As discussed in a previous post, one of the unfortunate consequences of out-of-grammar utterances is that they can cause many false accepts that may seriously degrade application performance and user experience. In order to illustrate this, let’s use the simple example of a small menu where callers must choose among three options: “validate”, “repeat”, and “cancel”.
We use a test set of 5042 field utterances distributed as follows:
|Menu choice||Number of utterances||Proportion of test corpus
As we can see, this is a fairly clean test set with only about 6% of out-of-grammar utterances. As usual, these include background speech, various noises, side conversations, some common OOG utterances (“yes”, “no”, “okay”, “options”, “oh”, etc.), as well as a wide variety of rambling responses of different kinds.
Naturally, since the grammar can only recognize one of the three keywords (and legitimate variants), most of these OOG utterances are misrecognized as one of the keywords.

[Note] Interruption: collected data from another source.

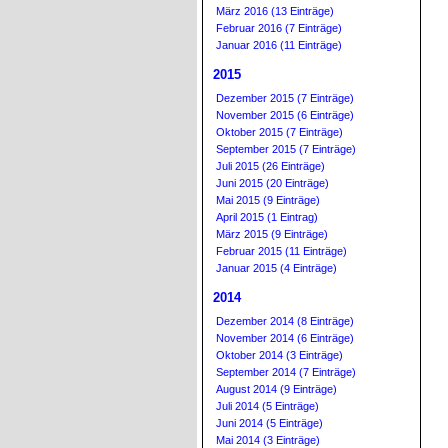
März 2016 (13 Einträge)
Februar 2016 (7 Einträge)
Januar 2016 (11 Einträge)
2015
Dezember 2015 (7 Einträge)
November 2015 (6 Einträge)
Oktober 2015 (7 Einträge)
September 2015 (7 Einträge)
Juli 2015 (26 Einträge)
Juni 2015 (20 Einträge)
Mai 2015 (9 Einträge)
April 2015 (1 Eintrag)
März 2015 (9 Einträge)
Februar 2015 (11 Einträge)
Januar 2015 (4 Einträge)
2014
Dezember 2014 (8 Einträge)
November 2014 (6 Einträge)
Oktober 2014 (3 Einträge)
September 2014 (7 Einträge)
August 2014 (9 Einträge)
Juli 2014 (5 Einträge)
Juni 2014 (5 Einträge)
Mai 2014 (3 Einträge)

That wouldn’t be a problem if the corresponding confidence scores were low and we could safely reject them, but that’s not always the case. In fact, many of these have a confidence score over 0.9, resulting in damaging false accepts.

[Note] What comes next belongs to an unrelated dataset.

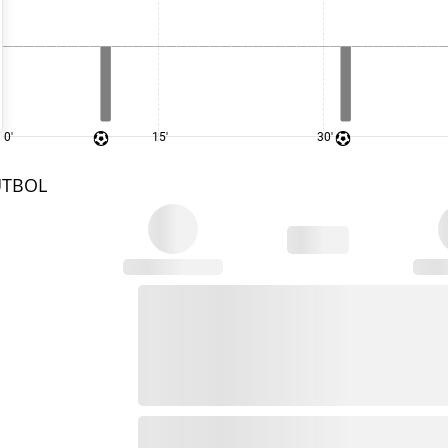
0'
15'
30'
UTBOL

An effective way to reduce false accepts is to add decoys to the grammar. For instance, you would normally want to start by adding common OOG responses, on the ground that it’s easier to reject an OOG utterance if you can recognize it correctly. You could also add more “general” decoys, for instance a phoneme loop, to help reject hard to predict OOG utterances. There are more advanced techniques that can be used in order to come up with “optimal” decoys for a given grammar, but I won’t go into them now.
In all cases, it is of course absolutely necessary to evaluate, on a large enough test corpus, the impact of these decoys since they could easily end up reducing recognition accuracy, sometimes significantly. In particular, one should be careful not to add decoys that could be confused with legitimate sentences or keywords.
Let’s illustrate the impact of decoys using the set of field utterances described above. The graph below compares the performance of a grammar without decoys (red curve) to that of the same grammar to which appropriate decoys were added (blue curve).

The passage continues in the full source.